Chapel Hill weighs anti-fracking stance
Posted March 23, 2012
Chapel Hill, N.C. — One day before state regulators hold a public hearing in Chapel Hill on natural gas exploration in central North Carolina, the Chapel Hill Town Council plans to discuss Monday taking a stance against a controversial drilling method.
The council is expected to vote on a resolution opposing hydraulic fracturing in the region because of risks posed to Jordan Lake.
The process, also known as "fracking," involves drilling horizontally into underground deposits of shale and then pumping a high-pressure mix of water and chemicals into a well to break apart the rock and release natural gas.
The draft resolution notes that Jordan Lake serves as an "insurance policy" for area water needs during droughts and that fracking, which requires millions of gallons of water, could exacerbate the water shortages the region has seen in recent years during prolonged dry spells.
The resolution also notes that there are no viable options to dispose of the wastewater produced by fracking and that area treatment plants aren't equipped to handle it.

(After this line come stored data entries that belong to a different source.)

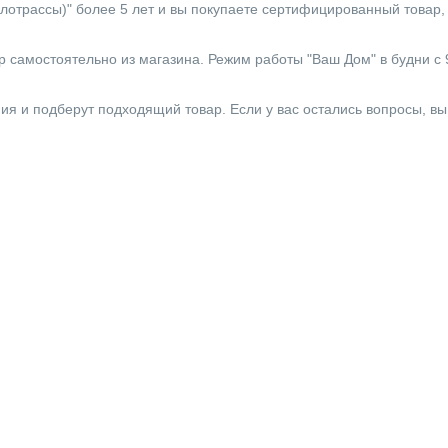
отрассы)" более 5 лет и вы покупаете сертифицированный товар, 
 самостоятельно из магазина. Режим работы "Ваш Дом" в будни с 9:0
ния и подберут подходящий товар. Если у вас остались вопросы, в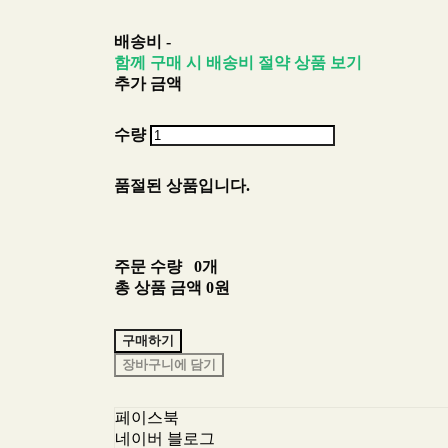
배송비
-
함께 구매 시 배송비 절약 상품 보기
추가 금액
수량
품절된 상품입니다.
주문 수량
0개
총 상품 금액
0원
구매하기
장바구니에 담기
페이스북
네이버 블로그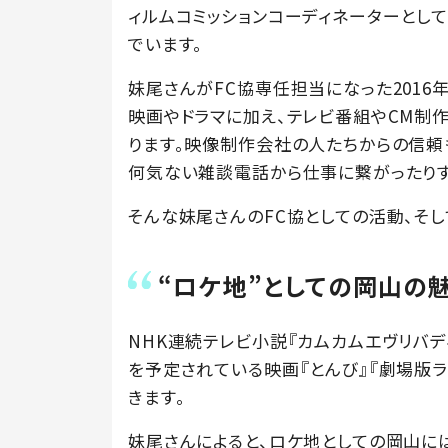
ィルムコミッションコーディネーターとし
でいます。
妹尾さんがFC協専任担当になった2016年
映画やドラマに加え、テレビ番組やCM制
ります。映像制作会社の人たちからの信頼
何気ない雑談電話から仕事に繋がったりす
そんな妹尾さんのFC協としての活動、そし
“ロケ地”としての岡山の
NHK連続テレビ小説『カムカムエヴリバデ
を予定されている映画『とんび』『劇場版
きます。
妹尾さんによると、ロケ地としての岡山に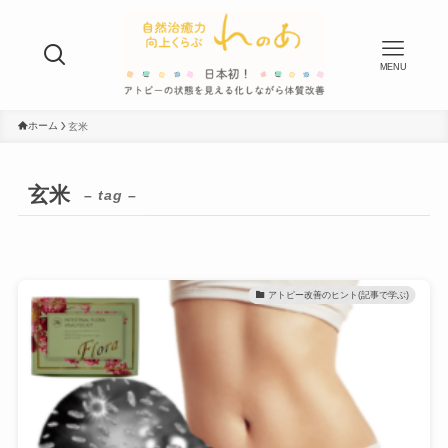
MENU
ホーム
玄米
玄米
– tag –
アトピー改善のヒント(記事で学ぶ)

Other area towns, including Creedmoor, have gone beyond resolutions in recent months and adopted ordinances in an effort to keep out gas wells.
The state Department of Environment and Natural Resources issued a draft report last week saying that regulators believe fracking can be done safely in North Carolina if proper safeguards are put in place first. Those include collecting baseline data for water and air quality, setting setback requirements around drill sites and standards for waste disposal and requiring full disclosure of the chemicals used in the fracking process.
DENR is expected to hand its final report over to state lawmakers in May. Agency officials plan to hear from area residents Tuesday night in Chapel Hill.